Every line of the following records that includes "zdrowie" should be copied.
-- Opening Marker --
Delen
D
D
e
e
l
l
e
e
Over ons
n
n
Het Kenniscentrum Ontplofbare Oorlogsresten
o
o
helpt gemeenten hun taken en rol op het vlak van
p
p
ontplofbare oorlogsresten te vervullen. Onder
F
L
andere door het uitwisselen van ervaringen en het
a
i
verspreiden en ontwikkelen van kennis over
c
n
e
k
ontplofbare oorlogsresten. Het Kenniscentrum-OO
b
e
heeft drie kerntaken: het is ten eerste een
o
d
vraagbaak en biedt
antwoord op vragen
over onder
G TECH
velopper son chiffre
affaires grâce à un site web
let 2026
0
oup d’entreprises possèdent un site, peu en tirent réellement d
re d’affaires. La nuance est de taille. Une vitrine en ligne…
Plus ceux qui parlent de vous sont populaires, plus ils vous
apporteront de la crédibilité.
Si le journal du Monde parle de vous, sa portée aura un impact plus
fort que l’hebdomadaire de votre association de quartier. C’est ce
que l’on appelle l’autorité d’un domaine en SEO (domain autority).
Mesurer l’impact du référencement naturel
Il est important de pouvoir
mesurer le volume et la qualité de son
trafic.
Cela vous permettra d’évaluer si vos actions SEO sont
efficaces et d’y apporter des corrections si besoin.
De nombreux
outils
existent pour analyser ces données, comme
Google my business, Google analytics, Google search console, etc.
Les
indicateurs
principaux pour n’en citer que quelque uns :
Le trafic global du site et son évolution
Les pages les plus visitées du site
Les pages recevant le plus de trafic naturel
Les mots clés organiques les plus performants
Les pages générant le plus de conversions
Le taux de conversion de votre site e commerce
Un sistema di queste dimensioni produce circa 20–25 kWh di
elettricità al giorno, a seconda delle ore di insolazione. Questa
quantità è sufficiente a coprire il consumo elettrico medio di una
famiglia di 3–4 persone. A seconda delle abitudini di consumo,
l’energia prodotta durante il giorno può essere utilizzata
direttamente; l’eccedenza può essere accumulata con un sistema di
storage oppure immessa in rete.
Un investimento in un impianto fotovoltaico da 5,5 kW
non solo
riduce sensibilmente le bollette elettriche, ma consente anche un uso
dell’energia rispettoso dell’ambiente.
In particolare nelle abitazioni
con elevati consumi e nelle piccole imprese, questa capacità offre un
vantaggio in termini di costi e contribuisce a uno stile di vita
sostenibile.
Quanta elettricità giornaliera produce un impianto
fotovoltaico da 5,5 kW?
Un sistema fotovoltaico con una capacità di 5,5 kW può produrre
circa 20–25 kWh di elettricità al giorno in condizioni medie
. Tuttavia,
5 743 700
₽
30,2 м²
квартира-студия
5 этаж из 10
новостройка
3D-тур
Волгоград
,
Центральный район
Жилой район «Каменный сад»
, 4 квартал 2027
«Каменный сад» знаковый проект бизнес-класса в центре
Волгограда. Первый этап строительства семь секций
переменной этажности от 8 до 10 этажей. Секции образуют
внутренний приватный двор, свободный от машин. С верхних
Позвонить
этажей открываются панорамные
-- Closing Marker --
-- Opening Marker --
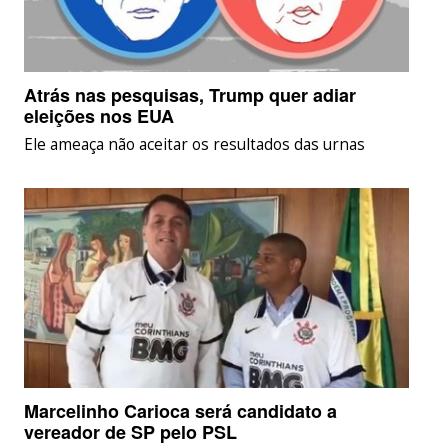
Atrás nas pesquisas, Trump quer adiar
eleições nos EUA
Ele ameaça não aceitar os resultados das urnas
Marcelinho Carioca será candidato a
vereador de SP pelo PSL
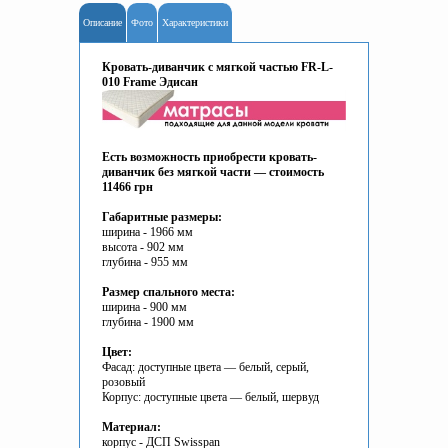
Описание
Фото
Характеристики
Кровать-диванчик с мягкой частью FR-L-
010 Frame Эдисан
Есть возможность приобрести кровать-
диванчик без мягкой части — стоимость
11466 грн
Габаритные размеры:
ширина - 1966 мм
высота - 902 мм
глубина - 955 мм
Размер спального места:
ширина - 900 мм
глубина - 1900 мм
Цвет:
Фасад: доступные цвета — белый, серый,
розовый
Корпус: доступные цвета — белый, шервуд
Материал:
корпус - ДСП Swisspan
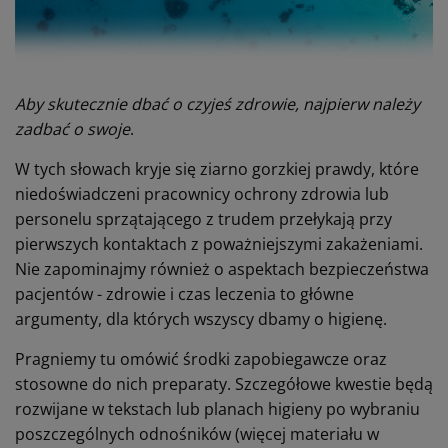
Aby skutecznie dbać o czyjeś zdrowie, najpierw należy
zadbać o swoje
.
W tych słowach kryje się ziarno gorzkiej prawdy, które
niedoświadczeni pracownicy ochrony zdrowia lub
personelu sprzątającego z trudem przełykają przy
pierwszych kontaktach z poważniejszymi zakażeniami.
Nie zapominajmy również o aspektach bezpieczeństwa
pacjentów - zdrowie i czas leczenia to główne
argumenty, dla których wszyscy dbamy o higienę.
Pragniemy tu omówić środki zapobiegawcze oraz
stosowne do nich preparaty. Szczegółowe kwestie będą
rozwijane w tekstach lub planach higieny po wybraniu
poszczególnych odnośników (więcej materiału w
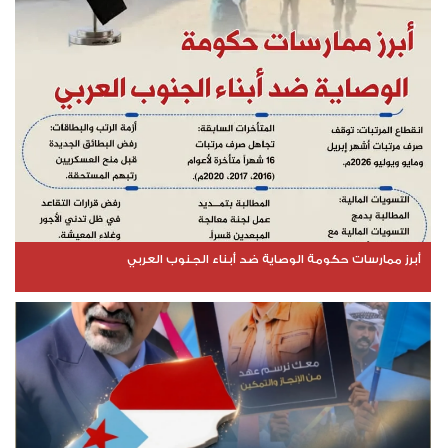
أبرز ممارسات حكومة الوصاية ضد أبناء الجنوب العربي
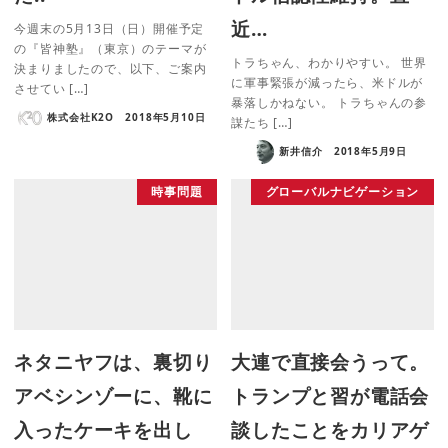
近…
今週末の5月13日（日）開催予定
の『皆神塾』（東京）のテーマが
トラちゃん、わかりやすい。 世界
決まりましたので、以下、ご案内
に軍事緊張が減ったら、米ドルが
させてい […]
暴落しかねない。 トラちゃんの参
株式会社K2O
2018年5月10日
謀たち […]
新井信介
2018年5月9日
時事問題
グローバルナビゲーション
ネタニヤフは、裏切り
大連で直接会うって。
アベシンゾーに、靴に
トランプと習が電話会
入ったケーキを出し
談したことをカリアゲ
-- Closing Marker --
* SOLUTION TO THIS PROBLEM *
Aby skutecznie dbać o czyjeś zdrowie, najpierw należy
pacjentów - zdrowie i czas leczenia to główne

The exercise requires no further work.